_Extracted entries_
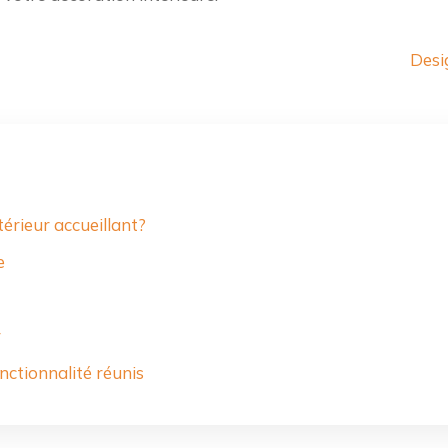
Desig
érieur accueillant?
e
r
nctionnalité réunis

_To do_
Whatever the records hold apart from pictures should be repeated exactly.

_Output for this task_
Desig
érieur accueillant?
e
r
nctionnalité réunis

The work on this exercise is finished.